Is this old repository for rich white guys maybe, just maybe, turning over a new leaf?

Goldman Sachs. It’s the wildly profitable investment bank and financial services company that everyone loves to hate. It’s an institution. An archetype. But is this old repository for rich white guys maybe, just maybe, turning over a new leaf?

It’s a story we’re familiar with, one which will contain many Game of Thrones spoilers (stay, and waive your right to send me whiny emails). You all know Jamie Lannister, right? Golden boy, rumored to be among the greatest swordsmen of Westeros, stabbed the Mad King Aerys Targaryen in the back?
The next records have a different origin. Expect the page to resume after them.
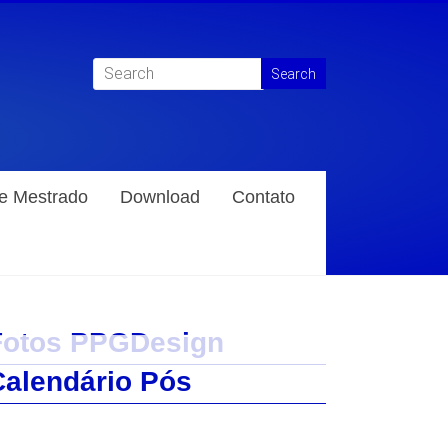
de Mestrado
Download
Contato
Fotos PPGDesign
Calendário Pós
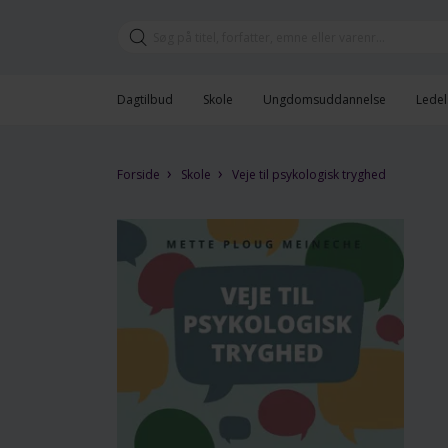
Dagtilbud
Skole
Ungdomsuddannelse
Ledel
›
›
Forside
Skole
Veje til psykologisk tryghed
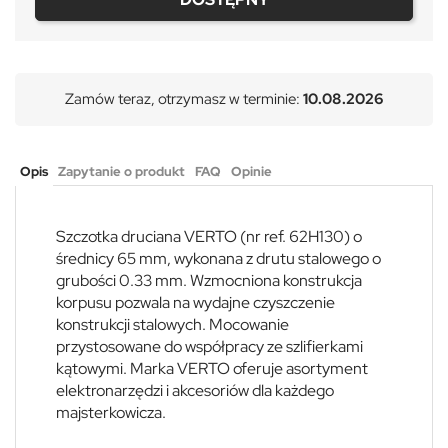
Zamów teraz, otrzymasz w terminie:
10.08.2026
Opis
Zapytanie o produkt
FAQ
Opinie
Szczotka druciana VERTO (nr ref. 62H130) o
średnicy 65 mm, wykonana z drutu stalowego o
grubości 0.33 mm. Wzmocniona konstrukcja
korpusu pozwala na wydajne czyszczenie
konstrukcji stalowych. Mocowanie
przystosowane do współpracy ze szlifierkami
kątowymi. Marka VERTO oferuje asortyment
elektronarzędzi i akcesoriów dla każdego
majsterkowicza.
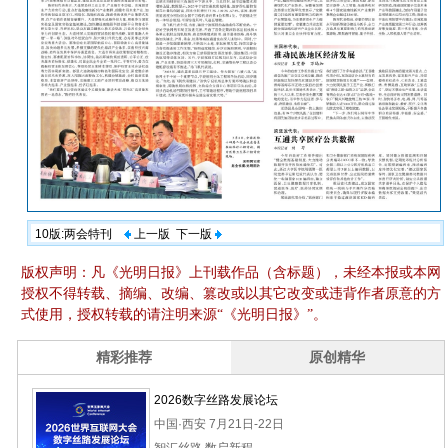
10版:两会特刊
上一版
下一版
版权声明：凡《光明日报》上刊载作品（含标题），未经本报或本网
授权不得转载、摘编、改编、篡改或以其它改变或违背作者原意的方
式使用，授权转载的请注明来源“《光明日报》”。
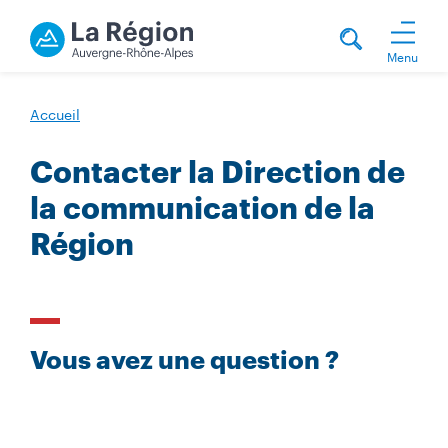
Menu
Accueil
Contacter la Direction de
la communication de la
Région
Vous avez une question ?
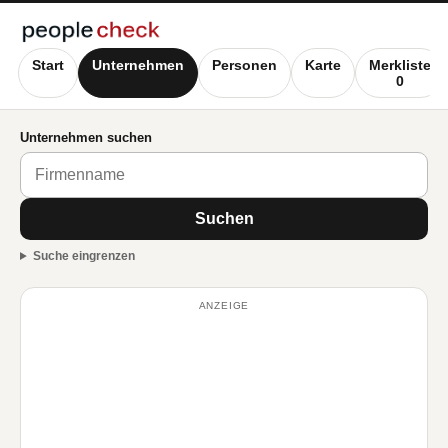
Start
Unternehmen
Personen
Karte
Merkliste
0
Unternehmen suchen
Suchen
Suche eingrenzen
ANZEIGE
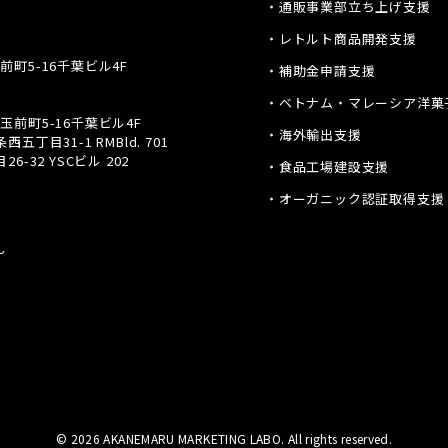
・通販事業部立ち上げ支援
・レトルト商品開発支援
前町5-16千葉ビル4F
・補助金申請支援
・ベトナム・マレーシア洋菓
玉前町5-16千葉ビル4F
・海外輸出支援
丁目31-1 RMBld. 701
-32 YSCビル 202
・食品工場建設支援
・オーガニック認証取得支援
〜
© 2026 AKANEMARU MARKETING LABO. All rights reserved.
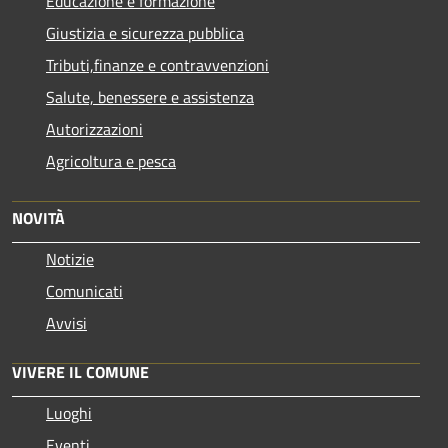
Educazione e formazione
Giustizia e sicurezza pubblica
Tributi,finanze e contravvenzioni
Salute, benessere e assistenza
Autorizzazioni
Agricoltura e pesca
NOVITÀ
Notizie
Comunicati
Avvisi
VIVERE IL COMUNE
Luoghi
Eventi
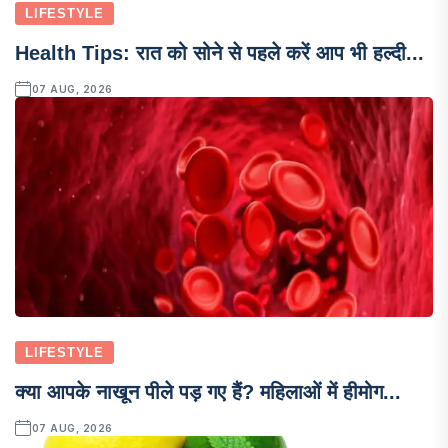
LIFESTYLE
Health Tips: रात को सोने से पहले करें आप भी हल्दी...
07 AUG, 2026
LIFESTYLE
क्या आपके नाखून पीले पड़ गए हैं? महिलाओं में हीमोग...
07 AUG, 2026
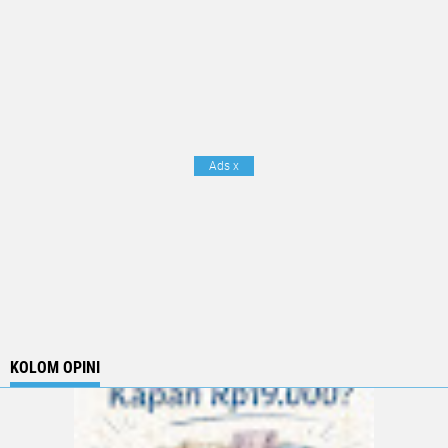
Ads
x
KOLOM OPINI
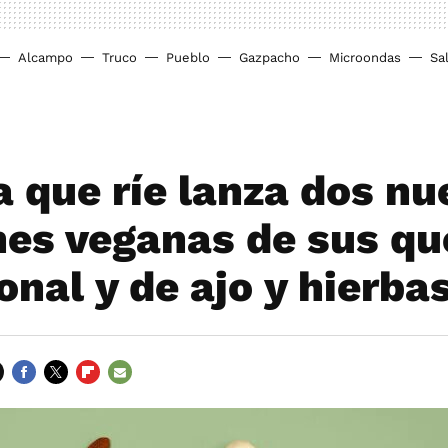
Alcampo
Truco
Pueblo
Gazpacho
Microondas
Sa
a que ríe lanza dos nu
nes veganas de sus qu
onal y de ajo y hierba
FACEBOOK
TWITTER
FLIPBOARD
E-
MAIL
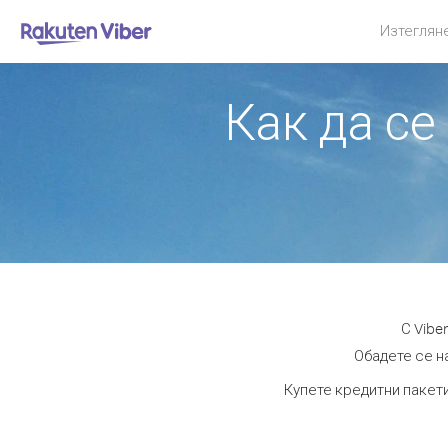
Изтеглян
Как да се
С Vibe
Обадете се на
Купете кредитни пакети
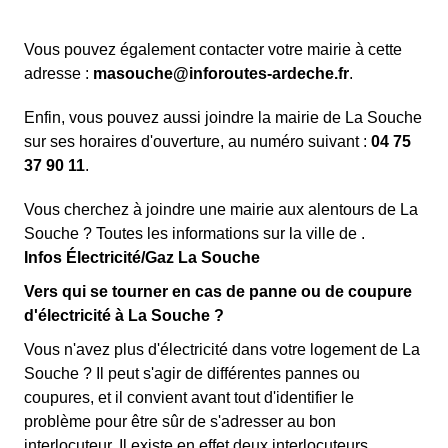
Vous pouvez également contacter votre mairie à cette
adresse :
masouche@inforoutes-ardeche.fr
.
Enfin, vous pouvez aussi joindre la mairie de La Souche
sur ses horaires d'ouverture, au numéro suivant :
04 75
37 90 11
.
Vous cherchez à joindre une mairie aux alentours de La
Souche ? Toutes les informations sur la ville de .
Infos Électricité/Gaz La Souche
Vers qui se tourner en cas de panne ou de coupure
d'électricité à La Souche ?
Vous n'avez plus d'électricité dans votre logement de La
Souche ? Il peut s'agir de différentes pannes ou
coupures, et il convient avant tout d'identifier le
problème pour être sûr de s'adresser au bon
interlocuteur. Il existe en effet deux interlocuteurs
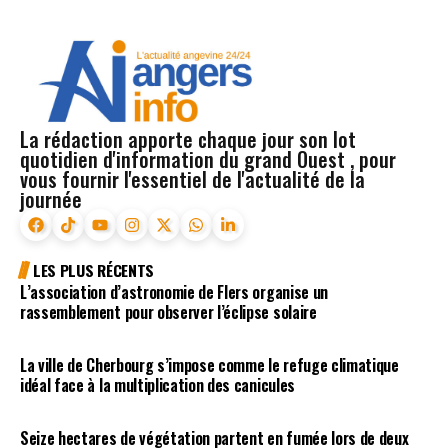
La rédaction apporte chaque jour son lot
quotidien d'information du grand Ouest , pour
vous fournir l'essentiel de l'actualité de la
journée
LES PLUS RÉCENTS
L’association d’astronomie de Flers organise un
rassemblement pour observer l’éclipse solaire
La ville de Cherbourg s’impose comme le refuge climatique
idéal face à la multiplication des canicules
Seize hectares de végétation partent en fumée lors de deux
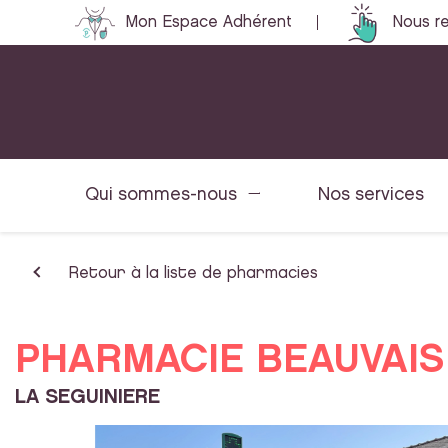
Mon Espace Adhérent
Nous re
Qui sommes-nous
Nos services
Retour à la liste de pharmacies
PHARMACIE BEAUVAIS
LA SEGUINIERE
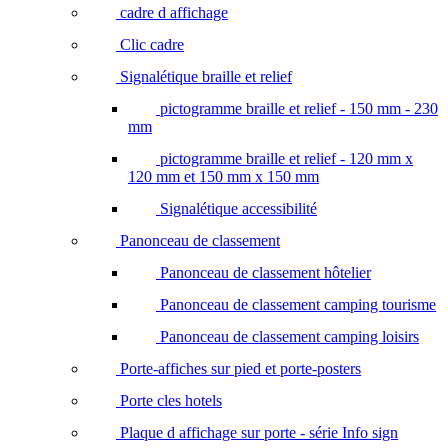
cadre d affichage
Clic cadre
Signalétique braille et relief
pictogramme braille et relief - 150 mm - 230
mm
pictogramme braille et relief - 120 mm x
120 mm et 150 mm x 150 mm
Signalétique accessibilité
Panonceau de classement
Panonceau de classement hôtelier
Panonceau de classement camping tourisme
Panonceau de classement camping loisirs
Porte-affiches sur pied et porte-posters
Porte cles hotels
Plaque d affichage sur porte - série Info sign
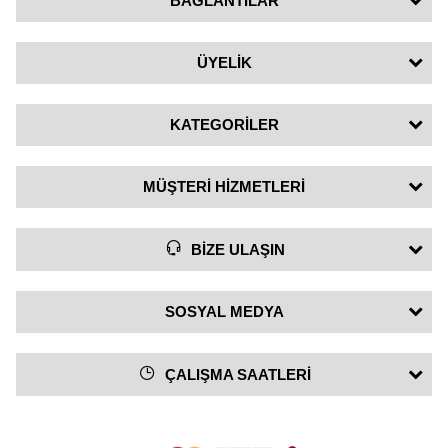
BAĞLANTILAR
ÜYELİK
KATEGORİLER
MÜŞTERİ HİZMETLERİ
BİZE ULAŞIN
SOSYAL MEDYA
ÇALIŞMA SAATLERİ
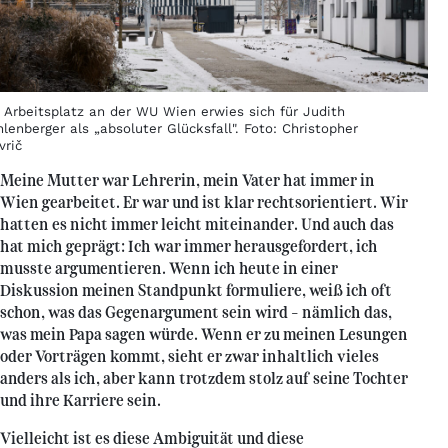
n Arbeitsplatz an der WU Wien erwies sich für Judith
lenberger als „absoluter Glücksfall". Foto: Christopher
vrič
Meine Mutter war Lehrerin, mein Vater hat immer in
Wien gearbeitet. Er war und ist klar rechtsorientiert. Wir
hatten es nicht immer leicht miteinander. Und auch das
hat mich geprägt: Ich war immer herausgefordert, ich
musste argumentieren. Wenn ich heute in einer
Diskussion meinen Standpunkt formuliere, weiß ich oft
schon, was das Gegenargument sein wird – nämlich das,
was mein Papa sagen würde. Wenn er zu meinen Lesungen
oder Vorträgen kommt, sieht er zwar inhaltlich vieles
anders als ich, aber kann trotzdem stolz auf seine Tochter
und ihre Karriere sein.
Vielleicht ist es diese Ambiguität und diese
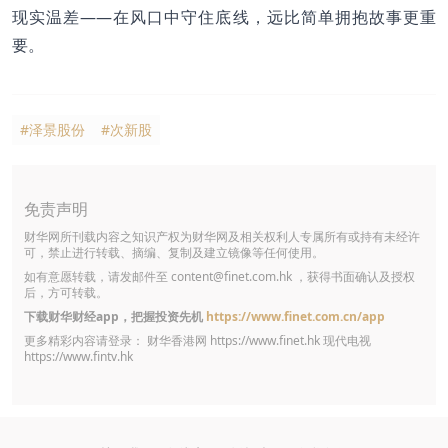
现实温差——在风口中守住底线，远比简单拥抱故事更重
要。
#泽景股份
#次新股
免责声明
财华网所刊载内容之知识产权为财华网及相关权利人专属所有或持有未经许
可，禁止进行转载、摘编、复制及建立镜像等任何使用。
如有意愿转载，请发邮件至
content@finet.com.hk
，获得书面确认及授权
后，方可转载。
下载财华财经app，把握投资先机
https://www.finet.com.cn/app
更多精彩内容请登录： 财华香港网
https://www.finet.hk
现代电视
https://www.fintv.hk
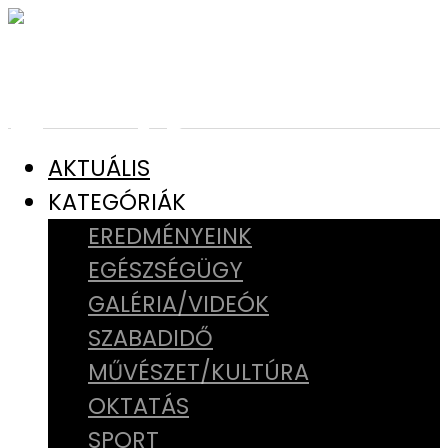
AKTUÁLIS
KATEGÓRIÁK
EREDMÉNYEINK
EGÉSZSÉGÜGY
GALÉRIA/VIDEÓK
SZABADIDŐ
MŰVÉSZET/KULTÚRA
OKTATÁS
SPORT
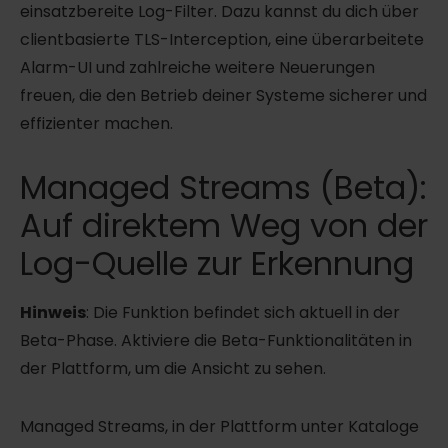
einsatzbereite Log-Filter. Dazu kannst du dich über
clientbasierte TLS-Interception, eine überarbeitete
Alarm-UI und zahlreiche weitere Neuerungen
freuen, die den Betrieb deiner Systeme sicherer und
effizienter machen.
Managed Streams (Beta):
Auf direktem Weg von der
Log-Quelle zur Erkennung
Hinweis
: Die Funktion befindet sich aktuell in der
Beta-Phase. Aktiviere die Beta-Funktionalitäten in
der Plattform, um die Ansicht zu sehen.
Managed Streams, in der Plattform unter Kataloge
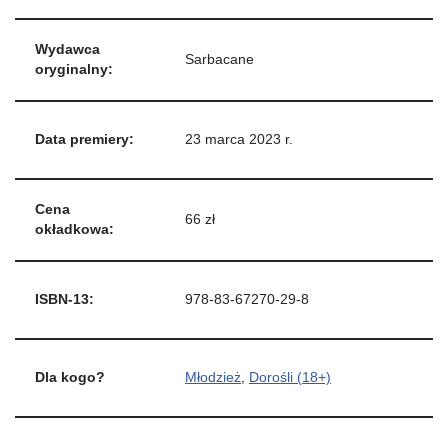
Wydawca
Sarbacane
oryginalny:
Data premiery:
23 marca 2023 r.
Cena
66 zł
okładkowa:
ISBN-13:
978-83-67270-29-8
Dla kogo?
Młodzież
,
Dorośli (18+)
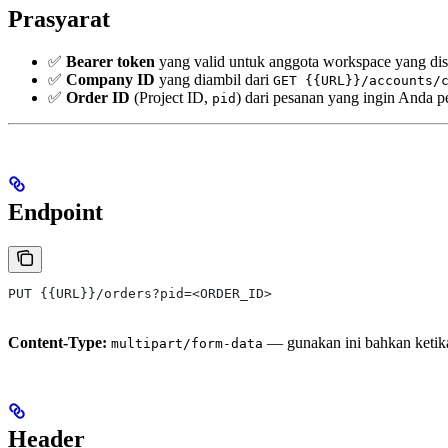
Prasyarat
✅
Bearer token
yang valid untuk anggota workspace yang dis
✅
Company ID
yang diambil dari
GET {{URL}}/accounts/
✅
Order ID
(Project ID,
) dari pesanan yang ingin Anda p
pid
Endpoint
PUT {{URL}}/orders?pid=<ORDER_ID>
Content-Type:
— gunakan ini bahkan ketika 
multipart/form-data
Header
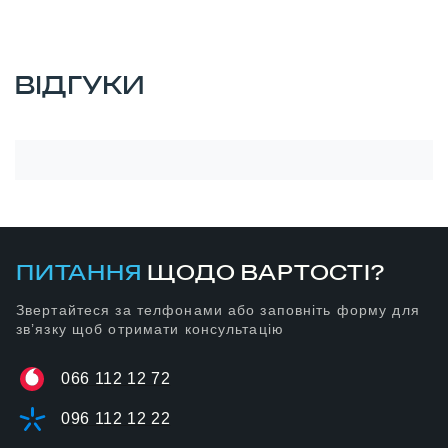
ВІДГУКИ
ПИТАННЯ
ЩОДО ВАРТОСТІ?
Звертайтеся за телфонами або заповніть форму для
зв’язку щоб отримати консультацію
066 112 12 72
096 112 12 22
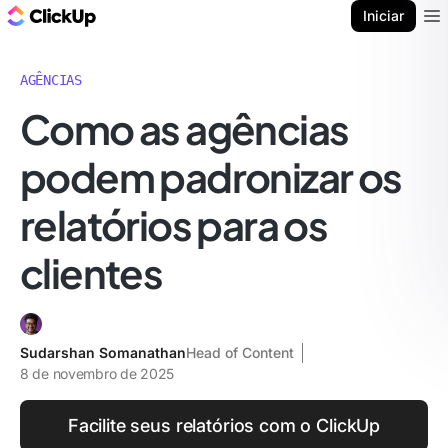
ClickUp Blogue
Iniciar
Ope
AGÊNCIAS
Como as agências
podem padronizar os
relatórios para os
clientes
Sudarshan Somanathan
Head of Content
8 de novembro de 2025
Facilite seus relatórios com o ClickUp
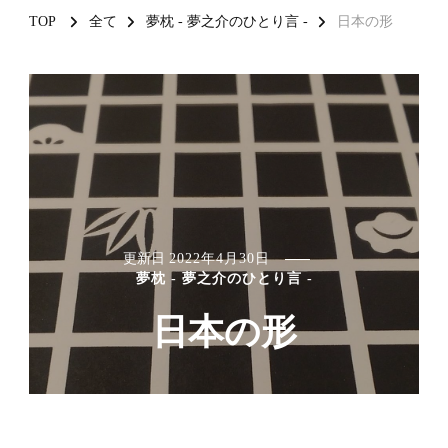
TOP
全て
夢枕 - 夢之介のひとり言 -
日本の形
更新日
2022年4月30日
夢枕 - 夢之介のひとり言 -
日本の形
He kind of reminds me of what’s been going on with Goldman over the last decade or two.

Hear me out on this. Self-interested Jamie Lannister carries on an incestuous relationship that significantly contributes to causing a heinous period of deadly instability in Westeros. Profit-driven Goldman Sachs carries on an incestuous relationship with the credit rating agencies that significantly contributes to causing the worst recession since the Great Depression.

But the Kingslayer was hardly alone in his transgressions. Lancel Lannister was doing the same thing, for instance, and neither he nor Lehman Brothers came to a good end.

Jamie Lannister and Goldman Sachs both had to go through a bit of a rebuilding period. There’s a capture and confinement and lots of lessons on northern-style honor, some fatal cousin-bashing and some non-fatal amputation, along with, you know, a $10 billion taxpayer bailout. While the head of Jamie Lannister’s family was felled with a crossbow bolt to the bowels, the CEO of Goldman Sachs since 2006 just stepped down to spend more time on Twitter. Although when you stop to think about it, spending more time on Twitter is not really all that dissimilar from taking a crossbow bolt in the bowels….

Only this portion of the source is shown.